It's like watching a scene from a western. Against a backdrop of craggy mountains, a coffee-coloured dust cloud rises in the arid air. Feet stamp on stony ground. Eyes lock, two faces stare unflinchingly at each other. Tension mounts. A fight is about to start. Only these aren't cowboys about to settle their differences in a duel. It's a pair of hungry vultures fighting furiously over a dead rabbit.
It's not the Wild West either. This is Mas de Buñyol, a vulture observatory, located deep in the Els Port mountains of Aragon in north-eastern Spain. Also known as the Mountains of the Three Kings, this is where the ancient kingdoms of Catalonia, Aragon and Valencia meet.
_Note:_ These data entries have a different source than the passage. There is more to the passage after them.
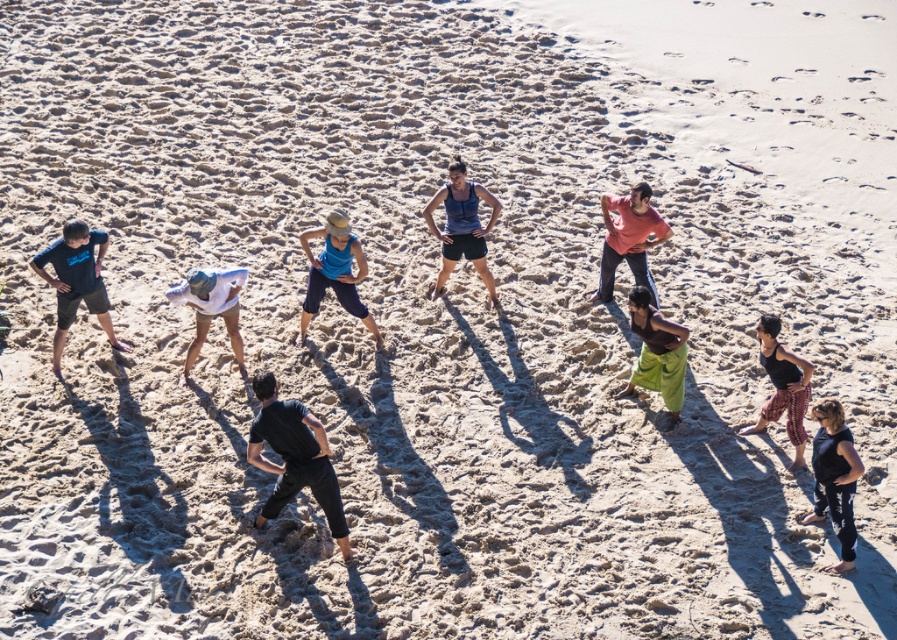 Does matte black shorts at left appear over blue fabric shorts at center?

No.

Who is higher up, matte black shorts at left or blue fabric shorts at center?

Positioned higher is blue fabric shorts at center.

Describe the element at coordinates (76, 282) in the screenshot. This screenshot has width=897, height=640. I see `matte black shorts at left` at that location.

The height and width of the screenshot is (640, 897). Identify the location of matte black shorts at left. (76, 282).

Which of these two, matte black shorts at left or green cotton pants at center, stands shorter?

With less height is green cotton pants at center.

Image resolution: width=897 pixels, height=640 pixels. What do you see at coordinates (76, 282) in the screenshot? I see `matte black shorts at left` at bounding box center [76, 282].

What do you see at coordinates (76, 282) in the screenshot? Image resolution: width=897 pixels, height=640 pixels. I see `matte black shorts at left` at bounding box center [76, 282].

Find the location of a particular element. The image size is (897, 640). matte black shorts at left is located at coordinates (76, 282).

Between point (253, 452) and point (436, 284), which one is positioned in front?

Point (253, 452) is in front.

Who is more distant from viewer, (260, 508) or (492, 296)?

The point (492, 296) is behind.

Image resolution: width=897 pixels, height=640 pixels. In order to click on black matte shirt at center in this screenshot , I will do `click(294, 458)`.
The area has abundant wildlife. Above forests of beech, oak and cork cruise eagles and vultures. Smaller birds – including firecrests, treecreepers, tits and warblers – flit among the trees. Underneath them, though rarely seen, pass wildcat, boar and ibex.
Visible every morning, though, are 400 or so wild griffon vultures as they fly squadron-like into Mas de Buñyol for a slap-up rabbit breakfast. Swooping in from nearby cliff, gorge and canyon roosts, they tuck into around 200 farmed rabbit carcases provided by José Ramón Moragrega, the observatory's owner.